Tangled

I've crossed off another Oscar-nominated film off my list. I think the only one I have left is The Tempest (which was nominated for Best Costumes), excluding the Best Foreign Language films. Last night I saw Tangled, which had a Best Song nomination.

Tangled is Disney's 50th animated feature, and if you're doubtful of that, they include a special feature on the DVD that, in under two minutes, counts them all down with a short clip from each one. They don't, however, provide the titles, so there's that dubious era of The Black Cauldron, The Great Mouse Detective, and The Rescuers Down Under where I couldn't quite identify them all.

Tangled, while not in the league of films during the Disney renaissance of Beauty and the Beast and The Lion King, would certainly be in the top half. It's unusual in that it basically centers around three characters.
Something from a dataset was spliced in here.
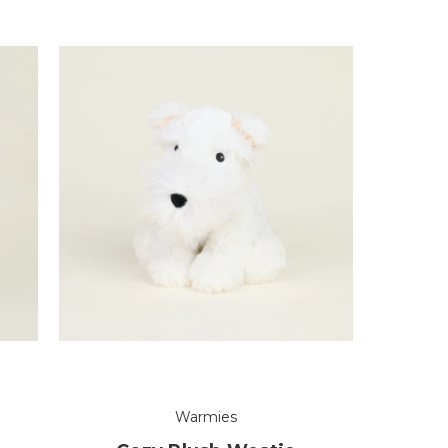
Warmies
The last film, The Princess and the Frog, suffered from too many characters, but this one has three human beings and one nonspeaking chameleon to worry about, which makes the action streamlined and less trying for an adult, as the goofy sidekicks are left out.

Based on the Grimm fairy-tale of Rapunzel, the film is about a mean old lady who kidnaps a princess because her hair has magic properties that keep her forever young. The old lady keeps her locked in a tower, and the girl knows no other life that what's in that tower. Her hair, which never must be cut or it will lose its power, has grown long enough to reach the ground from the tower window, and she uses it to haul her faux mother up and down. But Rapunzel, despite longing to visit the world, stays inside.

Then a roguish thief, fleeing the law (led by a horse who seems to think he's a dog) stumbles upon the tower and climbs up inside. After Rapunzel hits him over the head a few times with a frying pan, he agrees to take her out of the tower. The two will of course be attracted to each other, Rapunzel will find her rightful parents, and the old lady will be defeated, and none of that is a spoiler to anyone who has ever seen a Disney film.

The music, by the venerable Alan Menken, is pretty good. The nominated song, "I See the Light," should have won this year, even though Menken has already won something like eight Oscars. There's also a lively number in a rough-and-tumble bar where barbarians and thugs sing about their dreams--one fellow with a hook for a hand wants to be a concert pianist, another wants to be a mime.

The three principle voice actors are all fine, with Broadway star Donna Murphy doing a great job as the wicked old crone. Pop star Mandy Moore is Rapunzel, and Zachary Levi, previously unknown to me, is the thief.

I should add, from my position as dirty old man, that Rapunzel is perhaps the hottest animated character in a nonadult cartoon since Jessica Rabbit, and for my taste, she's even hotter. She looks like she should be strolling around the Playboy mansion. I also think the animator of her character has a foot fetish. She's always barefoot, gets a lot of close-ups of her feet, and they are just about perfect.